# Golden Hawks Archery Club, OH



## FIG (Sep 23, 2008)

they are a large club you can learn a lot from them


----------



## FIG (Sep 23, 2008)

nokd up archery independence ky has 3d shoots tuesday nights and also every other saturday next shoot july 10 about 8 am start time


----------



## JayP (Dec 13, 2008)

I have looked into shooting there as well and will at some point this summer. I am really looking for a club that has a range and is close to my house. I can only shoot out to 35 yards and want to practice at longer distances. Golden Hawks has a range out to 50 yards.


----------



## Bowtech n ROSS (Aug 30, 2007)

glodenhawks is a great place to shoot. they have nice targets and set a good shoot.


----------



## bsharkey (Apr 27, 2009)

the wife and i just joined Golden Hawks but we have been around alot of those guys for the past 2 years and you couldn't ask for a nicer group of people i think you would be missing out by not joining


----------



## JayP (Dec 13, 2008)

I will be going to their shoot this Saturday and will take the opportunity to meet some members and check out the facility. I plan to have a family membership with my wife and two girls, 6 and 8 years of age. They both shoot and attended their first 3D shoot 2 weeks ago. For the price of a membership I don't know how I could pass it up.


----------



## RADAR72 (Feb 16, 2009)

Just so there is no confusion our range at Nok'd Up Archery goes out to 50 yards.
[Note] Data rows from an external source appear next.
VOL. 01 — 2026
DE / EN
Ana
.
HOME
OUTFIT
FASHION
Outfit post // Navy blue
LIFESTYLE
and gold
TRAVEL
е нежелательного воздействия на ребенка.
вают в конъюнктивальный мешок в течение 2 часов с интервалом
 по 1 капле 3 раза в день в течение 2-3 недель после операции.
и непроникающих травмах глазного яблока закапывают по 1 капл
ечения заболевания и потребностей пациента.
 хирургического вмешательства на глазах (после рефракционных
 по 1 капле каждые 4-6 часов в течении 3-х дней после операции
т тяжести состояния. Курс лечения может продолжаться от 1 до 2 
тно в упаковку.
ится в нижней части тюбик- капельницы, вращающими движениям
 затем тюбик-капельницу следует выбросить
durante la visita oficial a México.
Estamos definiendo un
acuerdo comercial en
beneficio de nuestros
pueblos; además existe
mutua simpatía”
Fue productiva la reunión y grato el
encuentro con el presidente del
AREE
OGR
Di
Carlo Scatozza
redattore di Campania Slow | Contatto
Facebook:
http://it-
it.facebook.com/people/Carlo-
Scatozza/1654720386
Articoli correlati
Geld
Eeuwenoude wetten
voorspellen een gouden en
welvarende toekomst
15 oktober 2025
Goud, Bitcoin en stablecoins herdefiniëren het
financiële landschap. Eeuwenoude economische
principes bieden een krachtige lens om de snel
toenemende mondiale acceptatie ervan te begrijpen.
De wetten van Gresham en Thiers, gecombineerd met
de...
Golden Hawks is a great course and that would be one of the many reasons they have been around so long. Good luck and have fun with the membership.


----------



## ARCHERCHRIS3 (Aug 18, 2008)

Great club been a member for about 5 years. 60 $ to joinfor first year with 8 hrs work perfomed. Next year 40 $ with 8 hrs work. They really have a nice set up there.Hope to see you at our next meeting july 6 at 7:30 pm.


----------